FROM WHERE HE IS SEATED, at the rooftop of Petley’s Inn, the low, cold breeze ruffles his long, straight blond hair and flushes his puffy cheeks. Down below, on the small concrete pavement at the seafront, hurried pattering footsteps of men running to the mosque to answer the call of the muezzin to prayers. Only three days here and he is able to know, without glancing at the Apple Watch on his wrist, that the incessant prolonged braying of the donkeys tell what time it is. He is able too, by twitching his aquiline nose towards where the wind blows, to distinguish the smells of the mahamri, vitumbua, mandazi and the other delicacies fried by the Swahili women when dusk leaps upon the island. The wind blows again—colder this time—and he hears the ocean whisper a soulful melancholic tune, interspersed with the roaring of the speedboats as they split the waters to ferry passengers to and from Manda Island or Shela Island.
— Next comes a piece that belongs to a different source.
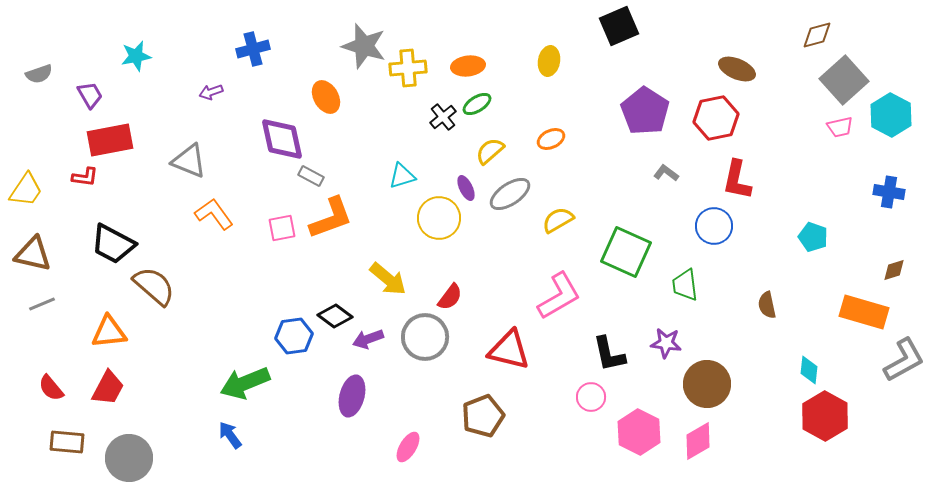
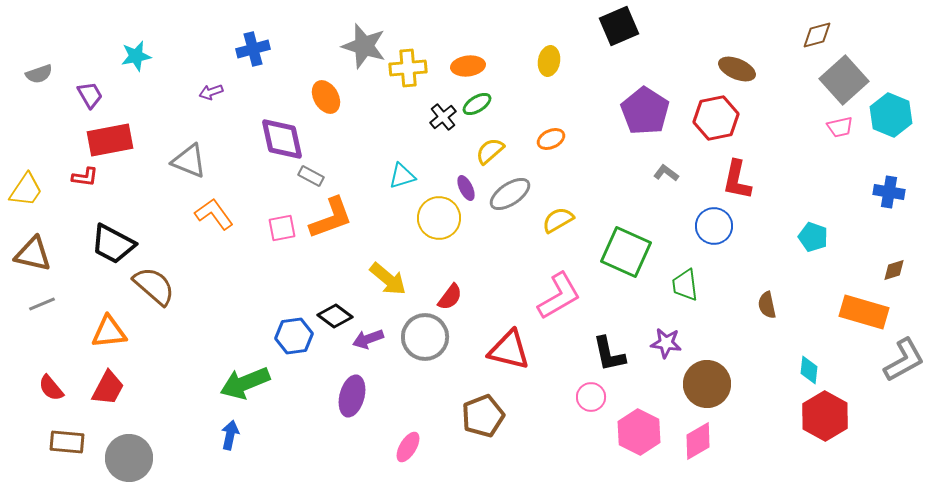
cyan hexagon at (891, 115): rotated 6 degrees counterclockwise
blue arrow at (230, 435): rotated 48 degrees clockwise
“Oh fuck!” He finds himself jumping from his seat and as a result, spills his glass of Tusker on the table. The glass, now empty, rolls off the table and shatters into a hundred or more tiny pieces. His lips tremble as he fumbles an apology to no one in particular. He does feel stupid. A single text message from her and he is wreaking havoc. He leaves a crisp thousand shillings note on the table, hoping it makes up for the trouble, then leaps out of the bar, down the steep staircase, and disappears into the dimly lit alleyways.
Until two days ago, he did not know she existed. And, however much he tries to conjure the memory of meeting her, nothing but a haziness in his mind, seems to provoke remembrance. He has tried, without much success, to retrace his steps on this small piece of rock with ancient buildings sprouting from everywhere and the endless corridors that leads you everywhere but nowhere, just so he is able to remember where he met her. It’s not at the town square. Neither is it at the Museum. Nor at the donkey sanctuary. Where then?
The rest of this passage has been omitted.